Technology just got a little weirder.
Last month, Google debuted a new software called Deep Dream, which is intended to be used for image recognition purposes. A form of artificial intelligence (aka it’s capable of learning), the technology utilizes artificial neural networks and is based on the actual structure of biological brains. Essentially, to perfect the software’s image recognition, it’s fed millions of images and trained it to filter the images, layer by layer, in order to produce a final solution.

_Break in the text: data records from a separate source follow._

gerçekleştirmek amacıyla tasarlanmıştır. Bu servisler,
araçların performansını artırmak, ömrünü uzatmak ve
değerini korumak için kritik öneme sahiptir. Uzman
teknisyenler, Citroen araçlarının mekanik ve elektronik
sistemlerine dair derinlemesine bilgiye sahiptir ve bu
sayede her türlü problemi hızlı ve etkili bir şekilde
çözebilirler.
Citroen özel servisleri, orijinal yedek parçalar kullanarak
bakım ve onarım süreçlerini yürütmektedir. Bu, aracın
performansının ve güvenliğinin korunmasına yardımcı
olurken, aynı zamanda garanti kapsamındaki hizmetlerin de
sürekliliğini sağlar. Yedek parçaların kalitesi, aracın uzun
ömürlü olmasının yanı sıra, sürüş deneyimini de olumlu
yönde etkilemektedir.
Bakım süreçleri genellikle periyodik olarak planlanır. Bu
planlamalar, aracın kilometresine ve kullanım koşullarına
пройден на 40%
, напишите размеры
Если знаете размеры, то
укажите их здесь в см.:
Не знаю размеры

The AI’s artificial neurons have specific functions: The lowest levels interpret an image’s basic features, such as outlines and edges, while the upper levels look for more detailed features. The job of the last layer is to make the final call and decide what, exactly, the object in question actually is.
Through the ability to recognize images, this software can now also produce images based on keywords entered into the system—the results of which have ranged from funny to downright terrifying.

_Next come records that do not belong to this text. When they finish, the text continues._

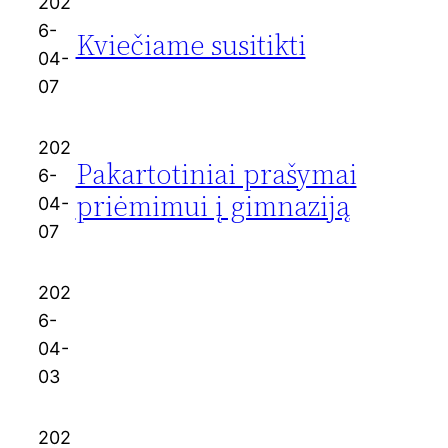
202
6-
Kviečiame susitikti
04-
07
202
Pakartotiniai prašymai
6-
priėmimui į gimnaziją
04-
07
202
6-
04-
03
202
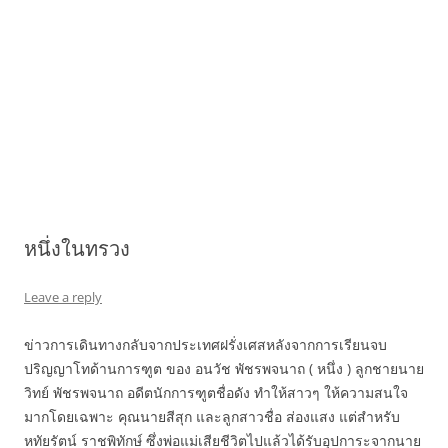
หนึ่งในทรวง
Leave a reply
ข่าวการเดินทางกลับจากประเทศฝรั่งเศสหลังจากการเรียนจบ
ปริญญาโทด้านการฑูต ของ อนวัช พัชรพจนาถ ( หนึ่ง ) ลูกชายนาย
วิทย์ พัชรพจนาถ อดีตนักการฑูตชื่อดัง ทำให้สาวๆ ให้ความสนใจ
มากโดยเฉพาะ คุณนายสีสุก และลูกสาวชื่อ ส่องแสง แต่สำหรับ
หทัยรัตน์ ราชพิทักษ์ ซึ่งพ่อแม่เสียชีวิตไปแล้วได้รับอุปการะจากนาย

And this isn’t a technology Google is keeping to itself. The AI code was released on Github, and programmers across the web have been getting crazy and creative generating imagery with the code, including this fascinating (and totally terrifying) interpretation of a psychedelic-fueled scene from Fear and Loathing in Las Vegas.
The applications for image recognition reach far beyond the creation of creepy GIFs and puppy pizza, however (though that’s kind of a noble pursuit in itself). As it turns out, these wild images are actually incredibly useful and provide researchers with a baseline for what the software recognizes, allowing them to work with the artificial intelligence and help it pick up patterns and “learn” until they’re satisfied with the results.
“As computers begin to interpret what they see and to understand the context of what is actually in images, we can start to transition from complicated methods of data collection to simple snapshots taken with a mobile camera,” said Chaotic Moon CEO Ben Lamm.
“The potential applications of image recognition are even greater when we consider improvements to mobile imaging,” Lamm continued, “such as improved resolution of mobile cameras, IR blasters collecting point data, and a larger repository of online tools.”
Here at CM Studios, we’re busy implementing image recognition technology for some particularly interesting (and hush-hush) endeavors.
“We’re currently using images as predictive data in order to foresee potential issues in areas such as medicine, transportation and environmental studies,” Lamm said. “Improvements in image recognition technology present us with more opportunities than ever to present future-forward solutions that constantly keep our clients and partners ahead of the curve.”